Le hasard de l’actualité a voulu que le verdict tombe au lendemain de la mort de Michel Fourniret, qui a reconnu un grand nombre de crimes, dont celui d’Estelle Mouzin, dont le corps n’a pas pu être retrouvé pour l’instant. Toute la stratégie des avocats de Nordahl Lelandais a consisté à éviter l’amalgame avec le tueur en série, et ils y ont partiellement réussi. En droit, ce n’est pas un fait brut que l’on juge, mais une personne, replacée dans un contexte souvent complexe, d’où la notion de circonstances, atténuantes ou aggravantes. Les parties civiles ont regretté les lenteurs de la justice à tenter de reconstituer « le parcours de vie » de Fourniret pour le confronter aux témoignages qui auraient pu l’impliquer dans d’autres affaires, désormais closes par la force des choses.

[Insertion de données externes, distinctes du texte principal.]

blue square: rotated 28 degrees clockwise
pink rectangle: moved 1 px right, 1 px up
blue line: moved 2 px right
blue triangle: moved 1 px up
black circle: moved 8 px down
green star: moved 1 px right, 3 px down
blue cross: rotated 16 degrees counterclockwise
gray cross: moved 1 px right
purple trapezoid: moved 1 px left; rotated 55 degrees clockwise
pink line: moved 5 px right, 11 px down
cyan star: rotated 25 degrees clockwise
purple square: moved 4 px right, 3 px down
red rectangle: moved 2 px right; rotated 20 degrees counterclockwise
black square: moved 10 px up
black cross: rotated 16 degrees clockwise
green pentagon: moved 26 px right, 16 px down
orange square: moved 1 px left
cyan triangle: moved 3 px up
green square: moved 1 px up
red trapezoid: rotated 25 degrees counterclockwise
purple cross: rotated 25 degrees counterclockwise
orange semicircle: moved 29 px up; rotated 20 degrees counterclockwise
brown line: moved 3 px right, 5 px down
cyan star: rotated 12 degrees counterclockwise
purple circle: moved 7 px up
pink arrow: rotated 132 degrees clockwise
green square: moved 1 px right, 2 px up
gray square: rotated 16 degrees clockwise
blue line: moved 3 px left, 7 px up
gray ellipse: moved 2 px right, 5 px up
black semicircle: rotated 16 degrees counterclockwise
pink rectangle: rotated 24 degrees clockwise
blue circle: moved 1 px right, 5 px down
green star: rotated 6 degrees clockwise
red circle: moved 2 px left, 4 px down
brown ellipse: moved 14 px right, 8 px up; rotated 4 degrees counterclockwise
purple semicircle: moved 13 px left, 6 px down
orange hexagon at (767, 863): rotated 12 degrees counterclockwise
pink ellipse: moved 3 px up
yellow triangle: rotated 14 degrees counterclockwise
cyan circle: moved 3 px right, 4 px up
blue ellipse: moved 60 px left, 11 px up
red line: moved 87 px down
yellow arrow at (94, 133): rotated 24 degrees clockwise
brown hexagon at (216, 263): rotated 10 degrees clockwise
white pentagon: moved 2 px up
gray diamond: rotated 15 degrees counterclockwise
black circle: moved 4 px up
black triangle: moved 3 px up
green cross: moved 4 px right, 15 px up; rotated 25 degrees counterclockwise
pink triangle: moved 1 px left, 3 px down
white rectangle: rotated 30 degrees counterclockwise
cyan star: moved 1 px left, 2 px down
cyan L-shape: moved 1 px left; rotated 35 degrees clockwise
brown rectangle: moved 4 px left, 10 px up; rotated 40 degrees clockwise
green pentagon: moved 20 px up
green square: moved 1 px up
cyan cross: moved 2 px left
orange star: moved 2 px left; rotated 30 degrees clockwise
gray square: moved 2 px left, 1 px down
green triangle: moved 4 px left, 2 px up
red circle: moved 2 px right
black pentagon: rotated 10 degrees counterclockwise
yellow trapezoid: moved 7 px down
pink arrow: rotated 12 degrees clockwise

Comme Fourniret, Lelandais n’a reconnu que ce qui était impossible à nier. Il menait une vie « normale » selon ses amis qui ont été stupéfaits de ce qui lui était reproché. Il a fait preuve d’un sang-froid contradictoire avec sa supposée panique après son crime en éteignant son téléphone portable et en se débarrassant du corps, retournant en « boite » dès le lendemain, comme si de rien n’était. Le tribunal a assorti la peine de réclusion criminelle d’une injonction de soins de 10 ans, sur laquelle j’émets d’énormes doutes. À aucun moment, Nordahl Lelandais n’a exprimé d’émotions sur la mort d’Arthur Noyer, bien qu’il ait formulé des regrets vis-à-vis de la famille. Le seul moment où il a semblé éprouver des sentiments, c’est lorsque ses proches l’ont adjuré de soulager sa conscience, mais on a l’impression qu’il s’apitoyait davantage sur son propre sort que sur celui de ses victimes.

La dimension sexuelle des crimes de Michel Fourniret est évidente. Il était obsédé par les petites filles et leur virginité, comme l’a révélé sa femme et complice Monique Ollivier. Cet aspect sexuel a sans doute joué un rôle également dans les crimes de Nordahl Lelandais. On lui connaissait de nombreuses conquêtes féminines, mais il aurait également fait des propositions à Arthur Noyer, et se serait rendu coupable d’attouchements sur des jeunes mineures, et peut-être sur Maëlys. Comme souvent, la justice est passée, mais les questions demeurent.